Yom’s sympathies lie squarely with the socialists. From the outset, the novel presents a convincing tension between those with wealth and those without. Not surprisingly, the characters lower on the socio-economic scale are Marxists, while the characters even lower than that are given very little voice. At one point, Deok-gi remarks that his two servants were “no different from some liberated black slaves in America.” By the novel’s end, the corrupting nature of wealth and property is not lost on Deok-gi, who comes to a socialist epiphany: “Someone who was poor, whose lot in life was hard labor, shouldn’t he at least receive an appropriate compensation for his pains?”

More tellingly, Byeong-hwa, the unrepentant socialist, is nothing less than honorable. Though threatened with imprisonment and torture, Byeong-hwa embodies brave and ideal characteristics: selflessness in the face of hunger, utter devotion to “the cause,” an unwavering willingness to help others—a stark contrast to Sang-hun’s nominal Christianity.

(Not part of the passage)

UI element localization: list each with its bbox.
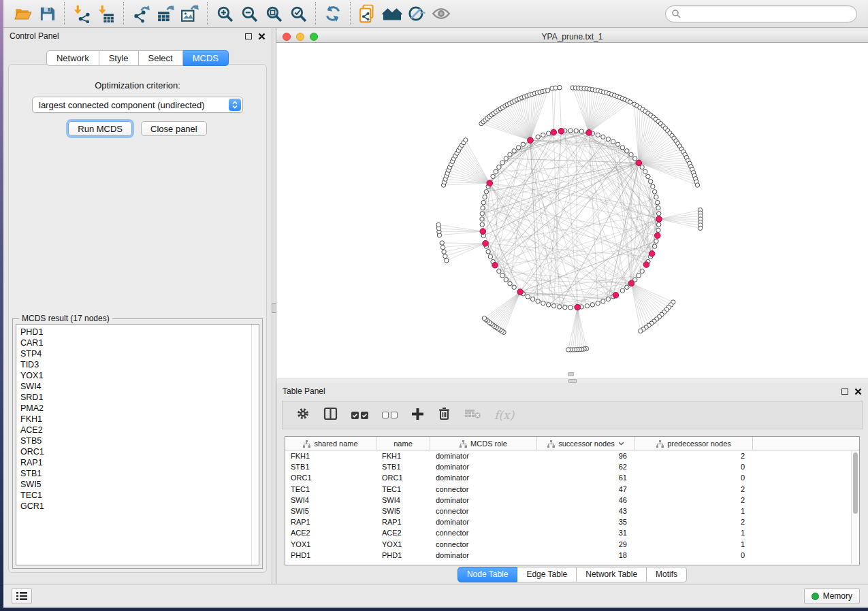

It’s tempting to interpret the author’s view of Korean Christians through Sang-hun–conniving, hypocritical, greedy–but despite the antagonism towards the father’s character, Yom’s understanding of the Korean Christians is more nuanced. At first, Sang-hun appears torn between his religion and his desire to honor his own father, motivations complicated by lingering feelings for his mistress. It comes as a disappointment, then, when, Sang-hun later abandons his moral complexity to move in with a concubine and set up a bawdy house. But, despite the glaringly obvious character flaws that Yom projects onto his most prominent Christian character, Yom acknowledges that, for better or worse, Christianity would be an integral part of Korean culture, as much as the Japanese influence had been in the past, and as much as the Socialist influence would be in the future.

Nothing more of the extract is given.